Rombongan kami yang beranggotakan 8 orang mayoritas adalah pegawai ICRC. Selebihnya adalah tim penerjemah dan seorang pakar hukum Islam dari Pakistan. Ya, beliau adalah Prof. Muhammad Munir yang terbang dari Islamabad di Pakistan ke Bumi Rencong untuk berbagi wawasan tentang hukum Islam dan kaitannya dengan Hukum Humaniter Internasional (HHI). Prof. Munir diundang ICRC sebagai pembicara utama dalam “Kursus Bersertifikat Hukum Humaniter Internasional dan Hukum Islam tentang Konflik Bersenjata” yang diselenggarakan ICRC pada tanggal 26-29 Agustus bekerjasama dengan Fakultas Hukum dan Syariah, Universitas Islam Negeri Ar-Raniry.
Kegiatan di Banda Aceh ini adalah program tahunan ICRC yang ketiga, setelah sebelumnya diselenggarakan di Jakarta dan Makassar. Tujuannya adalah untuk melatih para dosen dan pengajar di fakultas hukum dan atau syariah untuk lebih mendalami materi-materi dalam Hukum Humaniter Internasional dan hukum Islam menyangkut konflik bersenjata (siyar).
Andrew Bartles-Smith, Penasehat Regional ICRC untuk Urusan Kemanusiaan, dalam wawancara dengan beberapa media menyampaikan bahwa kegiatan ini bertujuan untuk mendekatkan para akademisi dengan berbagai persoalan kemanusiaan dan diharapkan mampu memberikan kontribusi dalam menyelesaikan berbagai masalah kemanusiaan.
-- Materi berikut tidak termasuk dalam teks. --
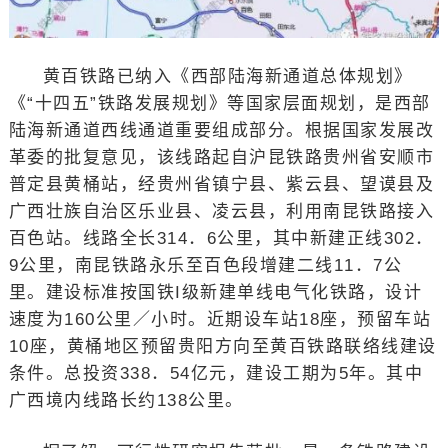
黄百铁路已纳入《西部陆海新通道总体规划》
《“十四五”铁路发展规划》等国家层面规划，是西部
陆海新通道西线通道重要组成部分。根据国家发展改
革委的批复意见，该线路起自沪昆铁路贵州省安顺市
普定县黄桶站，经贵州省镇宁县、紫云县、望谟县及
广西壮族自治区乐业县、凌云县，利用南昆铁路接入
百色站。线路全长314．6公里，其中新建正线302．
9公里，南昆铁路永乐至百色段增建二线11．7公
里。建设标准按国铁I级新建单线电气化铁路，设计
速度为160公里／小时。近期设车站18座，预留车站
10座，黄桶地区预留贵阳方向至黄百铁路联络线建设
条件。总投资338．54亿元，建设工期为5年。其中
广西境内线路长约138公里。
“Kami berharap Bapak-bapak dan Ibu-ibu yang punya tradisi keilmuan Islam yang kuat dan mengakar dapat menilik dan membahas persoalan-persoalan tersebut dengan bekal kepakaran dan pengetahuan yang Bapak dan Ibu miliki. Upaya-upaya seperti ini kami harapkan dapat mendekatkan kalangan akademisi dengan isu-isu kemanusiaan kontemporer sehingga kita dapat memberikan sumbangan penting bagi kerja-kerja kemanusiaan.” Andrew, lebih lanjut, menjelaskan bahwa ICRC sejak tahun 1990 sudah bekerjasama dengan kalangan akademisi, ulama dan kelompok sipil di negara seperti Pakistan, Afganistan, Iran, Yordania dan juga Indonesia. Kursus di Aceh merupakan bagian dari kegiatan ICRC untuk meningkatkan kerjasama dengan kalangan ulama dan pemerhati Hukum Islam di Indonesia, tambahnya.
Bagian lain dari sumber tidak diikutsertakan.